Under both plans, the district permits student choice but will override those choices if honoring them would harm a school’s racial balance. The school districts defended their plans as the best way to secure the integrated education guaranteed in Brown v. Board of Education. However, under these plans, a student can be denied a spot at a school solely on the basis of her race. To the extent that they make a destiny out of a skin color, these plans are in conflict with Brown. Brown, then, is both a shield and a scourge for the districts.

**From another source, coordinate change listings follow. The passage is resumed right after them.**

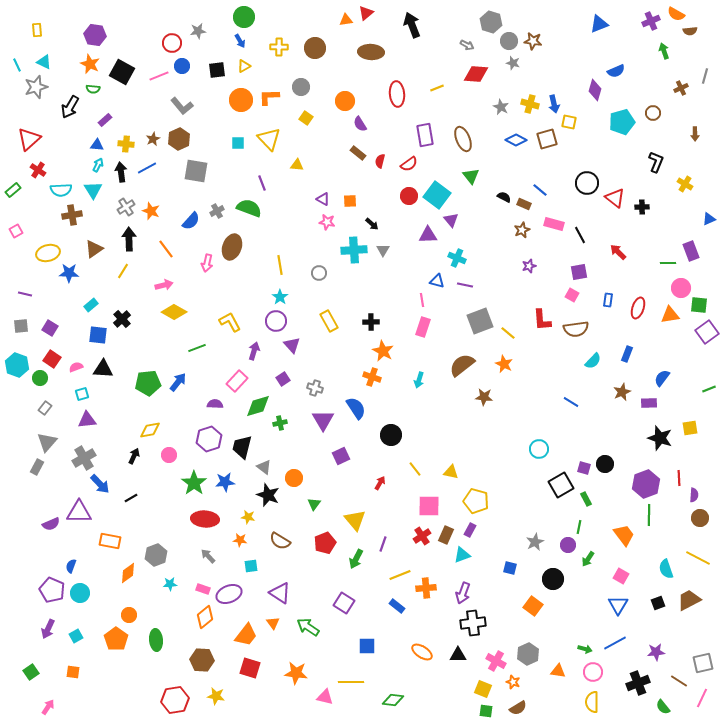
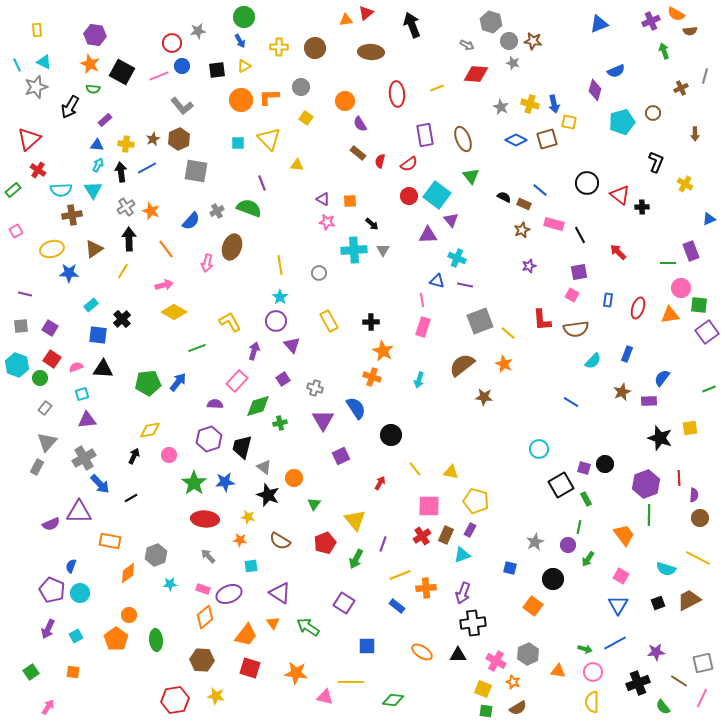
red triangle at (615, 198): moved 5 px right, 3 px up
yellow ellipse at (48, 253): moved 4 px right, 4 px up
purple rectangle at (649, 403): moved 2 px up
cyan semicircle at (666, 569): rotated 54 degrees counterclockwise
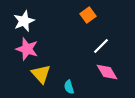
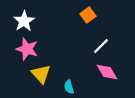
white star: rotated 10 degrees counterclockwise
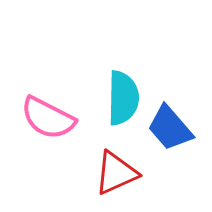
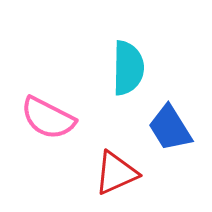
cyan semicircle: moved 5 px right, 30 px up
blue trapezoid: rotated 9 degrees clockwise
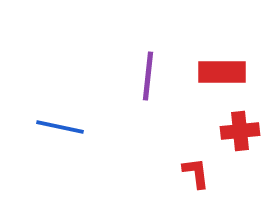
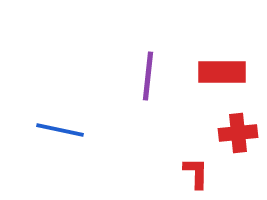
blue line: moved 3 px down
red cross: moved 2 px left, 2 px down
red L-shape: rotated 8 degrees clockwise
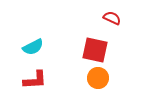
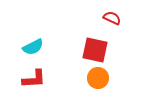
red L-shape: moved 1 px left, 1 px up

During oral argument, the conservative justices on the court focused on how the plans were in tension with Brown. In response to a claim by one of the school district lawyers that the challenged plans were unlike affirmative action plans because “everyone got a seat,” Chief Justice John Roberts fired back that “everyone got a seat in Brown as well.” “But because they were assigned to those seats on the basis of race,” Roberts continued, the court held that the scheme in Brown “violated equal protection.” Similarly, Justice Anthony Kennedy stated “you’re characterizing each student by reason of the color of his or her skin.” Such classifications, he believed, “should only be, if ever allowed, allowed as a last resort.”
The conservative argument here, which we have heard repeatedly in the affirmative action context, needs to be taken seriously. The country yearns to transcend its racial history. A government program that classifies on the basis of race teaches the rest of the nation to think in racialized terms. The conservative justices, by contrast, are asking that colorblindness begin today.

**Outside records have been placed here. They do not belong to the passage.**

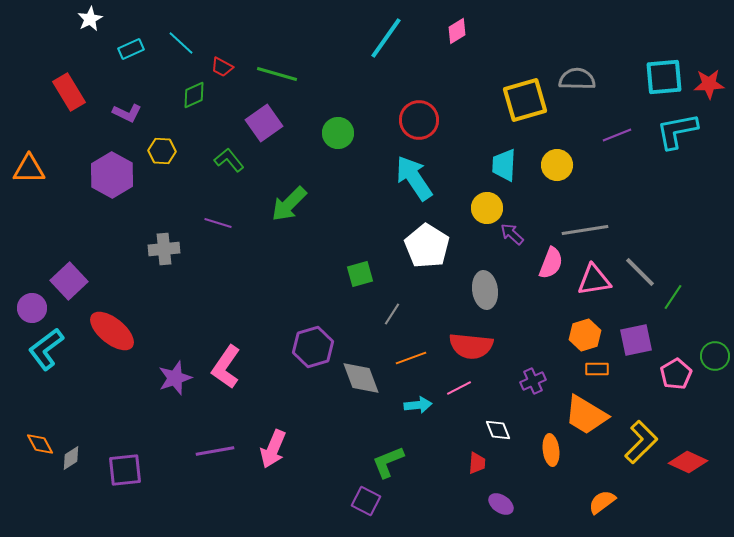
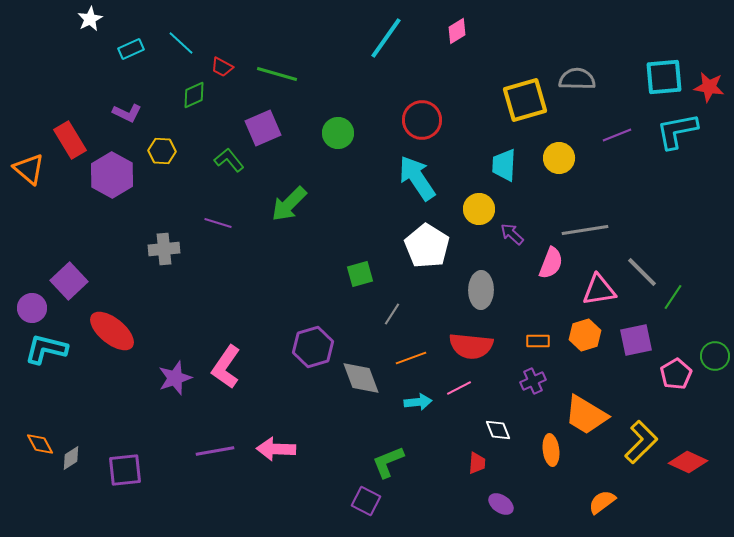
red star at (709, 84): moved 3 px down; rotated 12 degrees clockwise
red rectangle at (69, 92): moved 1 px right, 48 px down
red circle at (419, 120): moved 3 px right
purple square at (264, 123): moved 1 px left, 5 px down; rotated 12 degrees clockwise
yellow circle at (557, 165): moved 2 px right, 7 px up
orange triangle at (29, 169): rotated 40 degrees clockwise
cyan arrow at (414, 178): moved 3 px right
yellow circle at (487, 208): moved 8 px left, 1 px down
gray line at (640, 272): moved 2 px right
pink triangle at (594, 280): moved 5 px right, 10 px down
gray ellipse at (485, 290): moved 4 px left; rotated 9 degrees clockwise
cyan L-shape at (46, 349): rotated 51 degrees clockwise
orange rectangle at (597, 369): moved 59 px left, 28 px up
cyan arrow at (418, 405): moved 3 px up
pink arrow at (273, 449): moved 3 px right; rotated 69 degrees clockwise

Progressives can respond by asserting that colorblindness is not a desirable end, given that race could usefully track enduring cultural and social differences in society. This seems misguided. We increasingly see that individuals of every race can and do exhibit every social or cultural trait, and that this is a good thing. A stronger progressive argument would point to ends other than colorblindness (such as remedying the effects of past discrimination) that warrant the use of color-conscious means. These contentions, however, are not likely to engage conservatives who believe in colorblindness über alles. In addressing such conservatives, a different argument must be made.

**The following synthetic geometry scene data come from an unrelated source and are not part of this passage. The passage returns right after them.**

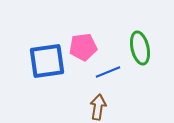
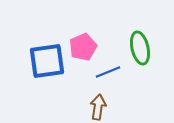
pink pentagon: rotated 16 degrees counterclockwise
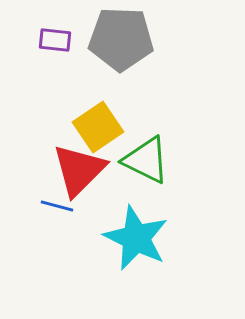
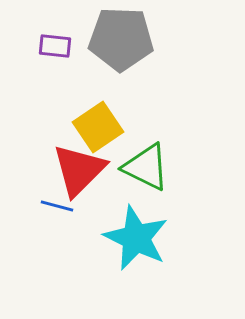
purple rectangle: moved 6 px down
green triangle: moved 7 px down
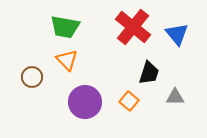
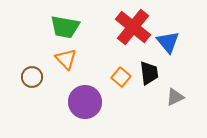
blue triangle: moved 9 px left, 8 px down
orange triangle: moved 1 px left, 1 px up
black trapezoid: rotated 25 degrees counterclockwise
gray triangle: rotated 24 degrees counterclockwise
orange square: moved 8 px left, 24 px up
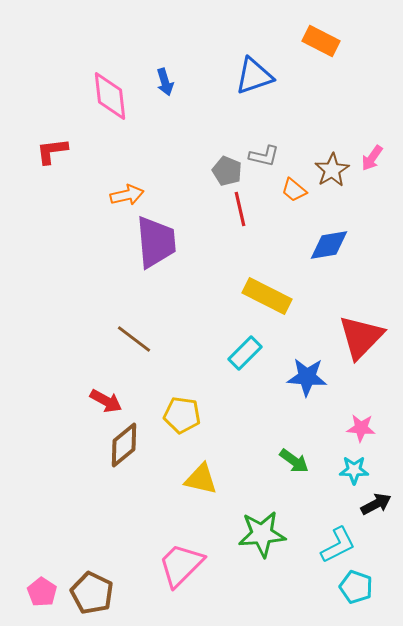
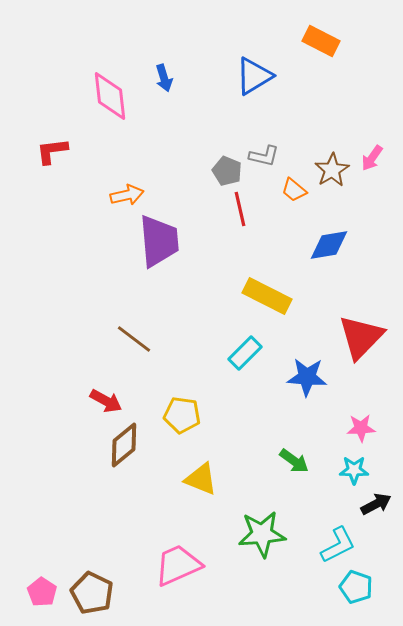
blue triangle: rotated 12 degrees counterclockwise
blue arrow: moved 1 px left, 4 px up
purple trapezoid: moved 3 px right, 1 px up
pink star: rotated 8 degrees counterclockwise
yellow triangle: rotated 9 degrees clockwise
pink trapezoid: moved 3 px left; rotated 21 degrees clockwise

Justice John Paul Stevens made this argument in a dissent to one of the early affirmative action cases, Wygant v. Jackson Board of Education. In defending an affirmative action plan that sought to retain minority teachers over white ones, Justice Stevens observed that the school was not promoting differences among the races. To the contrary, the school’s affirmative action program sought to teach students that racial differences were irrelevant. But it could do so effectively only, Justice Stevens maintained, if people of different skin colors were interacting with one another.
“The fact that persons of different races do, indeed, have differently colored skin,” he maintained, “may give rise to a belief that there is some significant difference between such persons. The inclusion of minority teachers in the education process inevitably tends to dispel that illusion, whereas their exclusion could only tend to foster it.” He put it more vividly elsewhere in the opinion: “It is one thing for a white child to be taught by a white teacher that color, like beauty, is only ‘skin deep’; it is far more convincing to experience that truth on a day-to-day basis during the routine, ongoing learning process.”
Stevens’ argument has fallen out of the constitutional vernacular, in which racial diversity—which often assumes that there are deep social and cultural differences among the races—is all the rage. But it should be resuscitated, particularly in cases like the one argued Monday. Unlike many affirmative action plans, the Seattle and Louisville plans do not maintain that individuals of different racial backgrounds tend to think, feel, or act differently. Rather, these plans make no assumption that race is anything other than “skin deep.” They use race to convince students of its superficiality.
Granted, it is optimistic to hope that those who believe the government must be strictly colorblind will ever accept this argument. But those more broadly committed to social colorblindness should feel its strength. Justice Stevens’ insight that governmental consciousness of color can be the best path to social colorblindness flirts with irony but not with contradiction. And it answers, in a way other arguments do not, the adherents of colorblindness on their own terms.